In response to:
Making Black Music from the October 17, 1974 issue
To the Editors:
Charlie Parker’s instrument was the alto sax, not the tenor as Virgil Thomson noted in his review [NYR, October 17] of various books about Contemporary American Music or jazz; “Bird” also blew tenor. And a few observations I have made in the past five years of listening to music in “dingy rooms [with] half-drunk audiences”: (I also tended bar at the Village Gate and the Top of the Gate for six months in 1971). When I lived in NYC, I often went to the defunct “Slugs” on the Lower East Side; a more dingy caricature of a seamy club would be difficult to imagine. However, the audiences, usually small, were not half drunk, rather they were one of the most attentive and involved communities of people sharing a deep aesthetic and at times religious experience, with the musicians as priests and priestesses (although there are few women musicians, and the social structure of the jazz world is sexist). Usually, the audience would be 50 percent to 80 percent black. And many members of any given audience would be high on something before coming to the club(s). One Sunday evening, round about midnight, I went to “slugs” with a friend to hear a McCoy Tyner quartet. We paid an admission charge, walked ten feet into the club as the bass player, Herb Lewis (Davis?—I never got his name properly), started a solo which had the effect of (almost) stopping time. Every human in that room stopped moving as this man bowed magic: the bartender, a man about to enter the toilet, everyone stopped and for ten or fifteen minutes of ordinary time, we were all giving total attention to Herb Lewis’ music. I have spoken to many black and white people of all ages who have had similar experiences in similar “dingy” clubs around this country.
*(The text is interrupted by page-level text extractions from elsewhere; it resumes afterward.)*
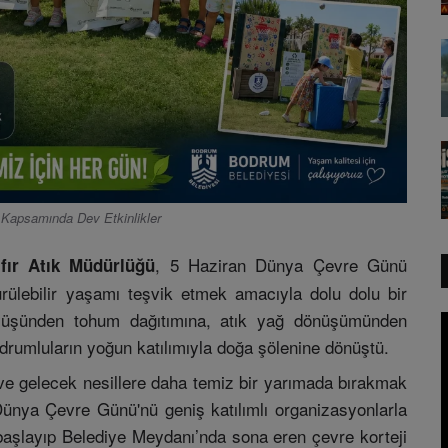
 Kapsamında Dev Etkinlikler
, 5 Haziran Dünya Çevre Günü
ıfır Atık Müdürlüğü
rülebilir yaşamı teşvik etmek amacıyla dolu dolu bir
ürüyüşünden tohum dağıtımına, atık yağ dönüşümünden
odrumluların yoğun katılımıyla doğa şölenine dönüştü.
ve gelecek nesillere daha temiz bir yarımada bırakmak
ünya Çevre Günü'nü geniş katılımlı organizasyonlarla
başlayıp Belediye Meydanı’nda sona eren çevre korteji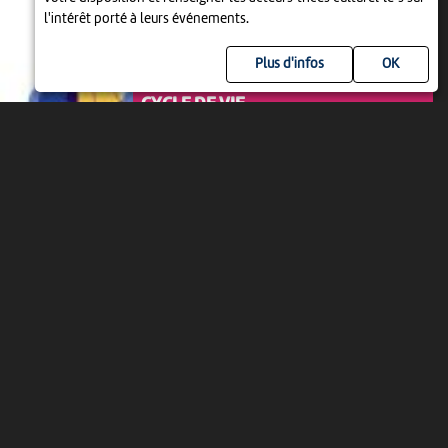
l'intérêt porté à leurs événements.
Plus d'infos
LITTÉRATURE
CYCLE DE VIE
18:00
-
Biel/Bienne
JEU 20 AOÛT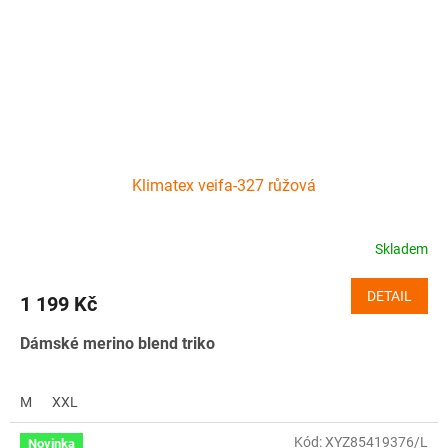
Klimatex veifa-327 růžová
Skladem
DETAIL
1 199 Kč
Dámské merino blend triko
M
XXL
Kód:
XYZ85419376/L
Novinka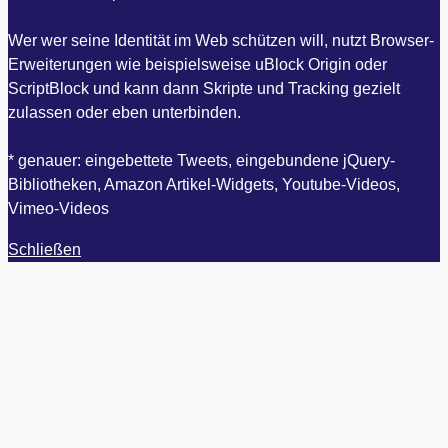
Wer wer seine Identität im Web schützen will, nutzt Browser-
Erweiterungen wie beispielsweise uBlock Origin oder
ScriptBlock und kann dann Skripte und Tracking gezielt
zulassen oder eben unterbinden.
* genauer: eingebettete Tweets, eingebundene jQuery-
Bibliotheken, Amazon Artikel-Widgets, Youtube-Videos,
Vimeo-Videos
Schließen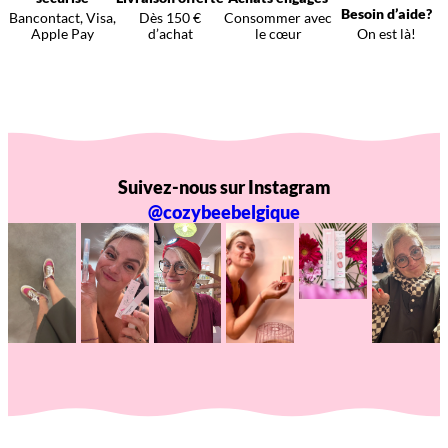
Besoin d’aide?
Bancontact, Visa,
Dès 150 €
Consommer avec
Apple Pay
d’achat
le cœur
On est là!
Suivez-nous sur Instagram
@cozybeebelgique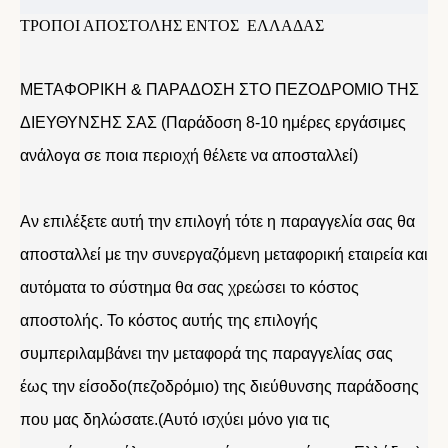
ΤΡΟΠΟΙ ΑΠΟΣΤΟΛΗΣ ΕΝΤΟΣ ΕΛΛΑΔΑΣ
ΜΕΤΑΦΟΡΙΚΗ & ΠΑΡΑΔΟΣΗ ΣΤΟ ΠΕΖΟΔΡΟΜΙΟ ΤΗΣ
ΔΙΕΥΘΥΝΣΗΣ ΣΑΣ (Παράδοση 8-10 ημέρες εργάσιμες
ανάλογα σε ποια περιοχή θέλετε να αποσταλλεί)
Αν επιλέξετε αυτή την επιλογή τότε η παραγγελία σας θα
αποσταλλεί με την συνεργαζόμενη μεταφορική εταιρεία και
αυτόματα το σύστημα θα σας χρεώσει το κόστος
αποστολής. Το κόστος αυτής της επιλογής
συμπεριλαμβάνει την μεταφορά της παραγγελίας σας
έως την είσοδο(πεζοδρόμιο) της διεύθυνσης παράδοσης
που μας δηλώσατε.(Αυτό ισχύει μόνο για τις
On Ben Sidran’s thesis in Black Talk: (judging from the quotations Thomson provides, this white PhD fellow has an inordinate amount of difficulties writing in English). There are other “cultures” beside “literate and oral”; some might be feeling, touching, or pure seeing cultures. That is if we accept Sidran’s criteria for defining “culture,” which I do not. I and other persons I know inhabit many cultures simultaneously, again, using Sidran’s criteria.